While the implemention is complete, the PR cardano-node PR#6580 is currently still in draft state, awaiting full verification and testing.
Infrastructure
The modularization of our automation's genesis cache is completed. In addition to quickly stitching together a custom genesis with a huge amount of injected staking data, it allows for all protocol-relevant fields of genesis to be freshly
generated by cardano-cli - and not taken from the cache. This means, the post-processing has now been reduced to a minimum; that improves confidence in the benchmarking profiles insofar as it eliminates testing of workbench changes
still being correctly patched onto potentially very long-lived cache entries on a variety of hosts.
Moreover, this change includes a proper profile overlay for Protocol Version 11, which includes changes to Plutus cost models and execution budgets that have already been submitted as a gov action on Mainnet. The (quite extensive) PR is currently in draft state and under testing: cardano-node PR#6544.
Tracing
The new version of cardano-tracer will come with an (opt-in via config) HTTP REST API to query metrics timeseries directly. As cardano-tracer can now store metrics of all connected Nodes, it's able to evaulate PromQL-like queries
directly. This can be used as an alternative to having Prometheus scrape all of those processes. With the new release, we made the (previously experimental) API as much aligned to what users are accustomed to from Prometheus, so that it has
reached reasonable stability.
Moreover, we built - from scratch - a Grafana datasource using that API. This datasource contains a dashboard to replace the deprecated 'RTView' component of cardano-tracer, and is intended to serve as a reference for the community to define their own dashboards and queries according to their monitoring needs.

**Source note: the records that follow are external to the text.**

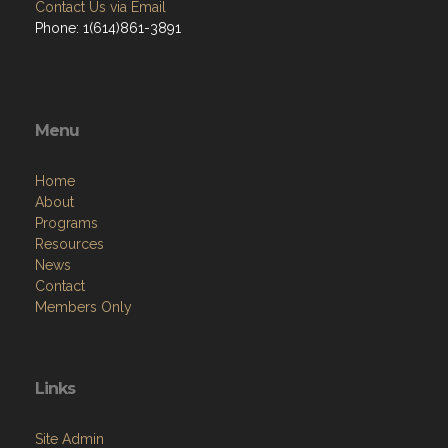
Contact Us via Email
Phone: 1(614)861-3891
Menu
Home
About
Programs
Resources
News
Contact
Members Only
Links
Site Admin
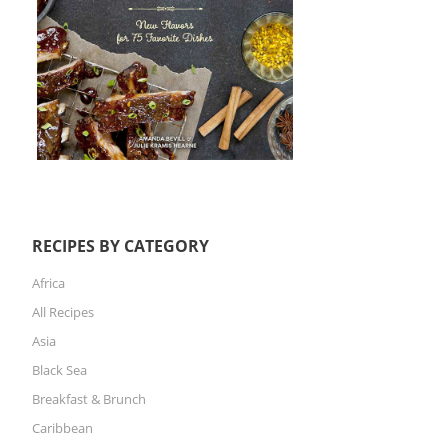
RECIPES BY CATEGORY
Africa
All Recipes
Asia
Black Sea
Breakfast & Brunch
Caribbean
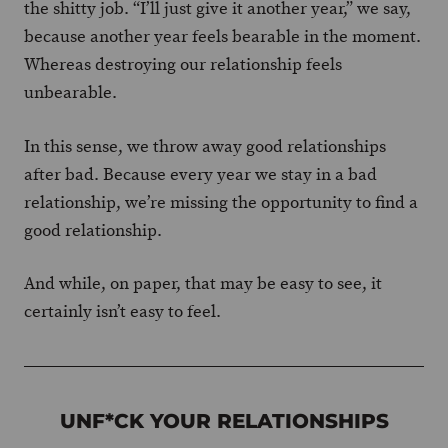
the shitty job. “I’ll just give it another year,” we say,
because another year feels bearable in the moment.
Whereas destroying our relationship feels
unbearable.
In this sense, we throw away good relationships
after bad. Because every year we stay in a bad
relationship, we’re missing the opportunity to find a
good relationship.
And while, on paper, that may be easy to see, it
certainly isn’t easy to feel.
UNF*CK YOUR RELATIONSHIPS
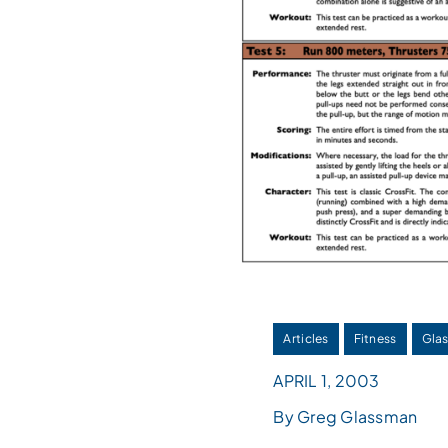
Articles
Fitness
Glas
APRIL 1, 2003
By Greg Glassman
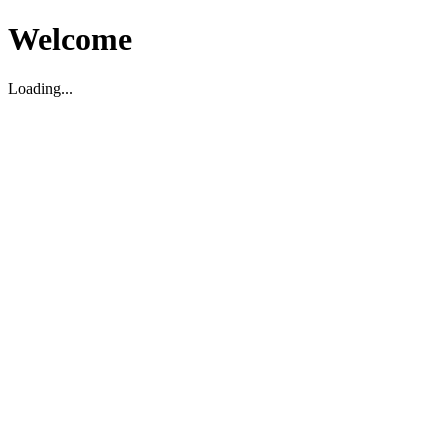
Welcome
Loading...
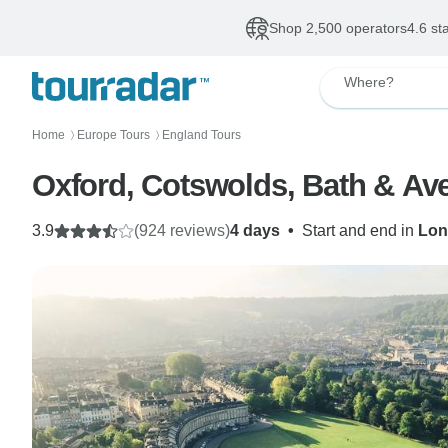
Shop 2,500 operators
4.6 st
Where?
Home
Europe Tours
England Tours
〉
〉
Oxford, Cotswolds, Bath & Av
3.9
(924 reviews)
4 days
•
Start and end in
Lon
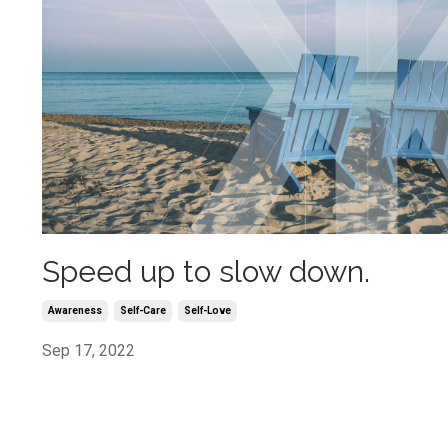
Speed up to slow down.
Awareness
Self-Care
Self-Love
Sep 17, 2022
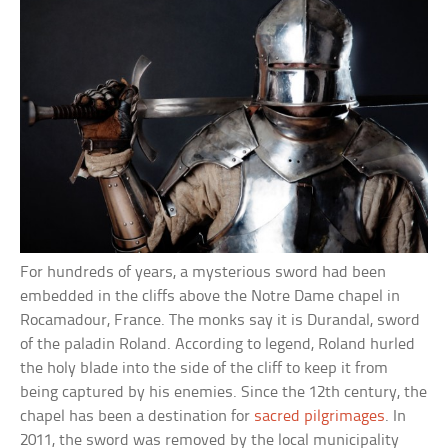
For hundreds of years, a mysterious sword had been
embedded in the cliffs above the Notre Dame chapel in
Rocamadour, France. The monks say it is Durandal, sword
of the paladin Roland. According to legend, Roland hurled
the holy blade into the side of the cliff to keep it from
being captured by his enemies. Since the 12th century, the
chapel has been a destination for
sacred pilgrimages
. In
2011, the sword was removed by the local municipality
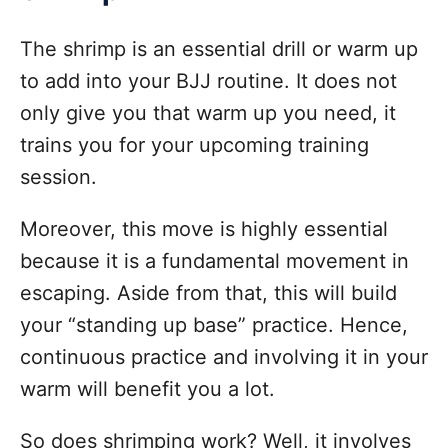
The shrimp is an essential drill or warm up
to add into your BJJ routine. It does not
only give you that warm up you need, it
trains you for your upcoming training
session.
Moreover, this move is highly essential
because it is a fundamental movement in
escaping. Aside from that, this will build
your “standing up base” practice. Hence,
continuous practice and involving it in your
warm will benefit you a lot.
So does shrimping work? Well, it involves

This PR, too, is fairly extensive, and also contains several improvements and fixes of the underlying cardano-timeseries-io package: cardano-node PR#6562, currently in testing phase.
Leios
We've created, and performed, full cluster benchmarks for Leios - using our new high-pressure submission tool tx-centrifuge. The point of interest of these benchmarks was observing Mempool behaviour, under various
levels of fragmentation, and various configurations as to its capacity. These benchmarks are meant close a gap to the Leios simulations providing evidence, by measuring concrete timings of a concrete Mempool implementation. The benchmarks
have shown that a standard Mempool tuned to Praos will likely throttle maximum throughput for Leios. With this benchmark at hand, and Mempool identified as a potential bottleneck, the necessary adjustments or optimizations can always
be confirmed and backed up by evidence.
Node Diversity
The comprehensive formal schema definition of the Node's existing trace messages has been merged (cardano-node PR#6527). This encodes the syntax and semantics of all the observable events that the Haskell Node implementation provides. Thus, it can serve as a reference to what diverse clients may implement - to gain comparability in protocol conformance, network performance, and the reuse of existing tooling relying on those observables.
That being said, the cardano-recon-framework is one such example. We've continuosly improved our Linear Temporal Logic based trace verifier for system behaviour; we've set several interesting properties that can be
checked continuously from Node logs. One of our team will attend the Node Diversity workshop in Porto beginning of June, and contribute a presentation and a demo of this framework.